> _Supplied information_
------------------------------------

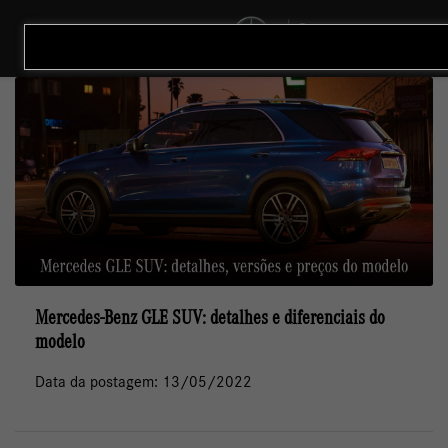
MENU
Mercedes-Benz GLE SUV: detalhes e diferenciais do
modelo
Data da postagem: 13/05/2022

------------------------------------

> _Work instructions_
In the copy, omit the pictures and give every line of the data exactly.

> _Result of the exercise_
MENU
Mercedes-Benz GLE SUV: detalhes e diferenciais do
modelo
Data da postagem: 13/05/2022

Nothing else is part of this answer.